During a podcast appearance this week, she talked about getting the virus.

There was a COVID-19 outbreak among some of Canada’s most high-profile drag queens.

During an appearance this week on comedian Nicole Byer’s podcast “Why Won’t You Date Me,” Canada’s Drag Race season one winner Priyanka, whose out of drag name is Mark “Suki” Suknanan, revealed that she had COVID-19 earlier this year — and she says she got it from a fellow queen.

“I got COVID because Brooke Lynn Hytes gave me COVID,” she said, before joking that “white people ruin everything.”

The pair toured across Canada earlier this year after the show’s first season. Hytes appeared on season 11 of “RuPaul’s Drag Race” and was one of three judges on the Canadian version of the reality competition series. Alongside several other queens from the show, they participated in drive-in shows.

Hytes tested positive in late September after finding out she had been in contact with “a few” people with COVID-19 and did not participate in the show’s last few episodes.

Priyanka said she had no symptoms, but her partner at the time had “all the symptoms.” The Toronto-based queen warned that she was lucky to come out it the way she did, and reminded everyone that it’s important to follow COVID-19 safety guidance.

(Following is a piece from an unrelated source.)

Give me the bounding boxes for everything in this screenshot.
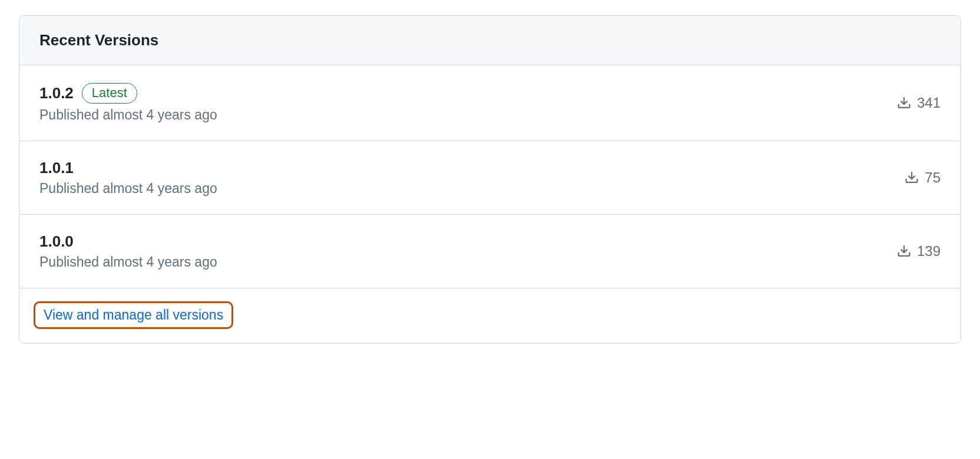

“Put your f**king mask on and wash your hands. I’m lucky I didn’t get bad symptoms. I have asthma too, so I could have been not like Canada’s Drag Race Superstar, I could have been dead on the floor,” she said. “You don’t know how it’s going to hit you, you don’t know how it’s going to hit your parents. There are so many things that can go wrong.

Byer agreed.

“I feel like people, when they go out into the world fearless as f**k, they’re like ‘maybe I’ll just be asymptomatic’ and like, why would you want to give it to someone?” Byer said.

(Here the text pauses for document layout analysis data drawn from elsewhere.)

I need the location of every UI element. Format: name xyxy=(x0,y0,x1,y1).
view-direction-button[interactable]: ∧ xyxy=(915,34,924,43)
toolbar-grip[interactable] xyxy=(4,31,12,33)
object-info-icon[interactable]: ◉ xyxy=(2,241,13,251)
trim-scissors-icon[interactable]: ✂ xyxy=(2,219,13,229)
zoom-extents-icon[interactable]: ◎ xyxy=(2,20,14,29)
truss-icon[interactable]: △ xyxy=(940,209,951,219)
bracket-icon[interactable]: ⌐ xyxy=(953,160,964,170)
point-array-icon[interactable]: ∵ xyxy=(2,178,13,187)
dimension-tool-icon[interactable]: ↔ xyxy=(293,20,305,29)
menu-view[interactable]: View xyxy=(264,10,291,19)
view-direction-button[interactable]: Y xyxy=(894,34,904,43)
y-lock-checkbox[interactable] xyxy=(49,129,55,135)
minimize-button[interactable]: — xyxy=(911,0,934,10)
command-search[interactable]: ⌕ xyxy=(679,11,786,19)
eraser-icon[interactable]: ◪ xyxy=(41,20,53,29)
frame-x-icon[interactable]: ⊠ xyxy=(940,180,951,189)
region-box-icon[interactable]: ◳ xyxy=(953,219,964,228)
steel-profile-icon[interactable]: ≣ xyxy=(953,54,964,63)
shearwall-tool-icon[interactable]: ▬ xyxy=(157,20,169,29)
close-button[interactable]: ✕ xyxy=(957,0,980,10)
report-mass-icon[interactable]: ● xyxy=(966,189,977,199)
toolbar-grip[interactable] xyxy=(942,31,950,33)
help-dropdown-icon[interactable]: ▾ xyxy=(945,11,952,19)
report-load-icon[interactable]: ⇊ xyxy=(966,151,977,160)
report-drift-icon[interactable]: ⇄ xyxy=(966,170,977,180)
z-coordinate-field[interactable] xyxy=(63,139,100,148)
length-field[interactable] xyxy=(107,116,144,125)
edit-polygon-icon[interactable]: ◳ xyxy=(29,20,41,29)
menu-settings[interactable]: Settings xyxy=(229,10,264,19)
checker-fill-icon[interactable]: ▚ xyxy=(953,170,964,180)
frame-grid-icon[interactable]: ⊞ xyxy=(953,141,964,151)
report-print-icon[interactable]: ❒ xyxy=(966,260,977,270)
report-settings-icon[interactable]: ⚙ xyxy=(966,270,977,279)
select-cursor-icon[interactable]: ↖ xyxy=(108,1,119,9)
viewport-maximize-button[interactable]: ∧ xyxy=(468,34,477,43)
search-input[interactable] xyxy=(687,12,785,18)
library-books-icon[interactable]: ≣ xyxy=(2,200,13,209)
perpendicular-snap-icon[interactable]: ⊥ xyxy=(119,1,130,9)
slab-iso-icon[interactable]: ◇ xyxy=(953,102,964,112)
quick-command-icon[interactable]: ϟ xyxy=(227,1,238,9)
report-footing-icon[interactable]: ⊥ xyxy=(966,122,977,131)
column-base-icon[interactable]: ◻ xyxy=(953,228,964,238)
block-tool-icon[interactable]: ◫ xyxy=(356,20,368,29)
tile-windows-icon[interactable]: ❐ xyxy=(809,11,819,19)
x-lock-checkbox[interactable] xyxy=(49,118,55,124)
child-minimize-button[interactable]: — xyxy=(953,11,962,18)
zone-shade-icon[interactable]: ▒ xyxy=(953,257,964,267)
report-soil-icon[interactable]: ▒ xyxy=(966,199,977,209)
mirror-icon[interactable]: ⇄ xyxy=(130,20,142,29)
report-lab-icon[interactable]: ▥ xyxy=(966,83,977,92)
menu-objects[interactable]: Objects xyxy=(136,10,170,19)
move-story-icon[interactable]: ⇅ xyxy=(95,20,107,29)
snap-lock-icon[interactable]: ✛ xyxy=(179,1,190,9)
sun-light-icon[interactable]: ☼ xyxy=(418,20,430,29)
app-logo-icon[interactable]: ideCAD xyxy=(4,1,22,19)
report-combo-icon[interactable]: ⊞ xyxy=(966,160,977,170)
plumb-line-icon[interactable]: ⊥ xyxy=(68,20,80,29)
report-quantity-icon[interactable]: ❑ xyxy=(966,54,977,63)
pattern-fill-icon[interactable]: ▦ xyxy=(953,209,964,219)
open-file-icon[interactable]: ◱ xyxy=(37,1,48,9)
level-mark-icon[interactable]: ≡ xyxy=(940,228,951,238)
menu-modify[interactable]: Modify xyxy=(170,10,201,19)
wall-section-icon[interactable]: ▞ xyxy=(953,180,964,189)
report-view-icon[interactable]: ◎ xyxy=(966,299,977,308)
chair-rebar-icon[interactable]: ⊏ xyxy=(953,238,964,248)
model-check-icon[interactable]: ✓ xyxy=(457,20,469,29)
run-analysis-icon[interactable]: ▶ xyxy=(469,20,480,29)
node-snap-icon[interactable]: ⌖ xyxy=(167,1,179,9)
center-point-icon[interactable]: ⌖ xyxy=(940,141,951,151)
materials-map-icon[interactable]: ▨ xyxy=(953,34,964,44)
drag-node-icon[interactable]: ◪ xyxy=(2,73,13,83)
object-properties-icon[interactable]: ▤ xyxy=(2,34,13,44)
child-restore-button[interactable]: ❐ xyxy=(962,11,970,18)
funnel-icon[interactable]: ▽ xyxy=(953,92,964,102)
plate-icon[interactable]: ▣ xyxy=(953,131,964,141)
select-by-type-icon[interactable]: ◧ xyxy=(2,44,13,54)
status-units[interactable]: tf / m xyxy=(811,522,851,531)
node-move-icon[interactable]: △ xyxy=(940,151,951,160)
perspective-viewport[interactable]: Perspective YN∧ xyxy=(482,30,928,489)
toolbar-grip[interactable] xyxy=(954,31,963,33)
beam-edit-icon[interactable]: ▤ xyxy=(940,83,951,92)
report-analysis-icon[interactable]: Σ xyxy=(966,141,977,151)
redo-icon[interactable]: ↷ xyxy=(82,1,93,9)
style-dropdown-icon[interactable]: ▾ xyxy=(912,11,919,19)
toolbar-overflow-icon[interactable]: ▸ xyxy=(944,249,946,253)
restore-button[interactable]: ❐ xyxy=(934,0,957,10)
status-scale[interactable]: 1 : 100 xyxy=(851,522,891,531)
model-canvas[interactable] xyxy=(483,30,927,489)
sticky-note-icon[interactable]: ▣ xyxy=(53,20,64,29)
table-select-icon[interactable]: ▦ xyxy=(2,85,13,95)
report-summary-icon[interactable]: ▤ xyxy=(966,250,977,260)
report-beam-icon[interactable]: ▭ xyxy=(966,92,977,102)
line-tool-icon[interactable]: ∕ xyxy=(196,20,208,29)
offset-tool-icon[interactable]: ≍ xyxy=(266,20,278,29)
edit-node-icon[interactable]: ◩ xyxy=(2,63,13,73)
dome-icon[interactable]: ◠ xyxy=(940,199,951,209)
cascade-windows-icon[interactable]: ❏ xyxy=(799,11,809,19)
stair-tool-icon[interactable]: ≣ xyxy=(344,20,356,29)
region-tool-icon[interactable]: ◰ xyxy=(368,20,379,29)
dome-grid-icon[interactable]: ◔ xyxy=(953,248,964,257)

“Put your f**king mask on and wash your hands.”

- Priyanka

Priyanka is the first winner from RuPaul’s international franchise of Indian descent — specifically, its first Indo-Caribbean drag queen winner. During the podcast, the pair also discussed how the queen’s life has changed since winning the first season of “Canada’s Drag Race.”

She talked about how peoples’ embrace of her persona out of drag allowed her to believe in herself more and have more confidence.

“My life has changed in a way that I just believe in myself more, as me, as Mark,” she said.